# [ASSIGNMENT]
When you reach the line in the data below that contains "anisotropic plates", please start repeating lines exactly, and stop after the line that contains "Gr�diac M., Vautrin A., A new meth", repeating nothing else.

# [DATA FOR THIS TASK]
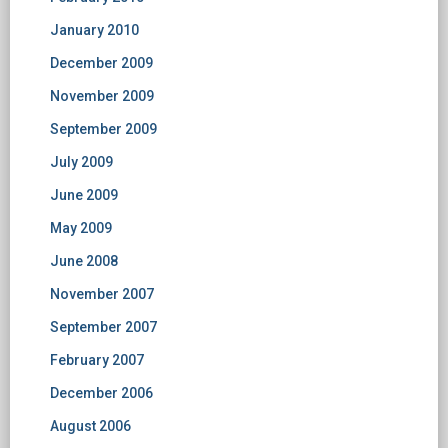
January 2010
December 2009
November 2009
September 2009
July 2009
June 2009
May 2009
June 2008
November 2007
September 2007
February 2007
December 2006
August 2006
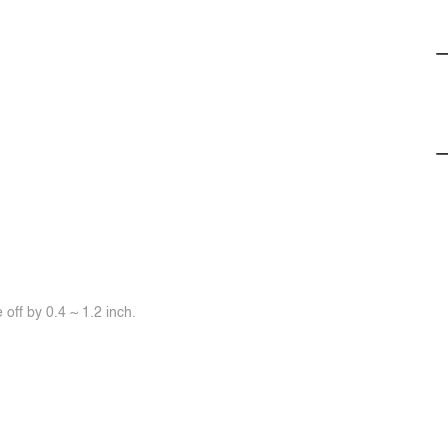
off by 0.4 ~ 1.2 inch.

* * *

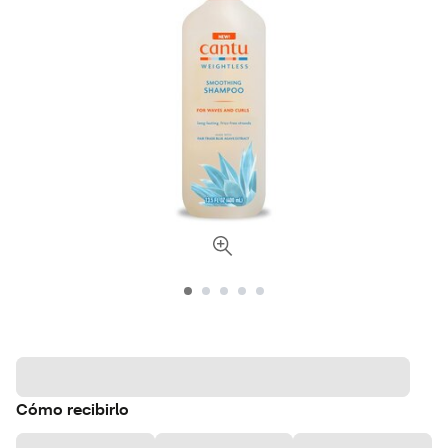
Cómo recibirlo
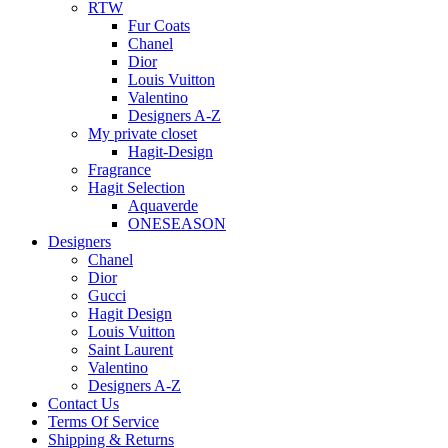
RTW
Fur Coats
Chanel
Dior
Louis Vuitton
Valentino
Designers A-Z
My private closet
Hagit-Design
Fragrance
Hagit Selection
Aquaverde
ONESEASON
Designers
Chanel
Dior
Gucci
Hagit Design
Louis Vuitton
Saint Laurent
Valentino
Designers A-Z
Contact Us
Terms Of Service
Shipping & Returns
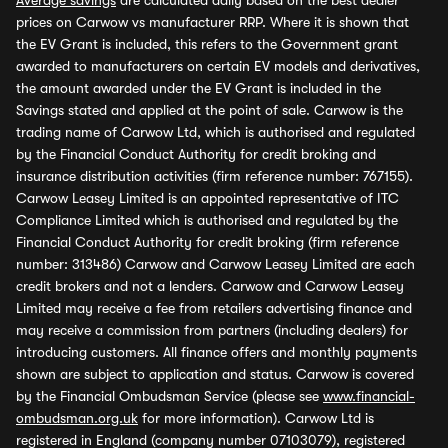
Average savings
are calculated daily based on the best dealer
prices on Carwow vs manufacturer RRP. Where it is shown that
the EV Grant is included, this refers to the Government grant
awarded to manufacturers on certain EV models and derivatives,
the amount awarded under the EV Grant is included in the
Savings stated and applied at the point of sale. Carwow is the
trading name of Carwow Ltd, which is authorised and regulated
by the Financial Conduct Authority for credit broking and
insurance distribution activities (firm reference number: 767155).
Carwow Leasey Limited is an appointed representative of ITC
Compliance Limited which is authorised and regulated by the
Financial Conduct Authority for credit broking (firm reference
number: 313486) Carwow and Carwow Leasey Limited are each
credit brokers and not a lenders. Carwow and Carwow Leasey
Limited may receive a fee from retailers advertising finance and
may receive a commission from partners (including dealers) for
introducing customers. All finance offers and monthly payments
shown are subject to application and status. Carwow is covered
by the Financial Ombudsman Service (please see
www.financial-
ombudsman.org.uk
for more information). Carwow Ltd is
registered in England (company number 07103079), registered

...

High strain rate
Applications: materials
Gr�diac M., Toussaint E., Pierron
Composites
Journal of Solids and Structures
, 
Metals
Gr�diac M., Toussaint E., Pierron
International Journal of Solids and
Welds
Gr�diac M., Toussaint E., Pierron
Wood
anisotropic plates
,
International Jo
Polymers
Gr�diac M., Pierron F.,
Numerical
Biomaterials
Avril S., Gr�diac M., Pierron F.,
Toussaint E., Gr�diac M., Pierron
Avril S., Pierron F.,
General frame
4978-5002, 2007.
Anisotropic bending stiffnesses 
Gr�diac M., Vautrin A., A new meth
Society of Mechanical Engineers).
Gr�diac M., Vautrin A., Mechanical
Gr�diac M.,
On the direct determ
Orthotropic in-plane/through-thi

# [PROBLEM SOLUTION]
anisotropic plates
,
International Jo
Polymers
Gr�diac M., Pierron F.,
Numerical
Biomaterials
Avril S., Gr�diac M., Pierron F.,
Toussaint E., Gr�diac M., Pierron
Avril S., Pierron F.,
General frame
4978-5002, 2007.
Anisotropic bending stiffnesses 
Gr�diac M., Vautrin A., A new meth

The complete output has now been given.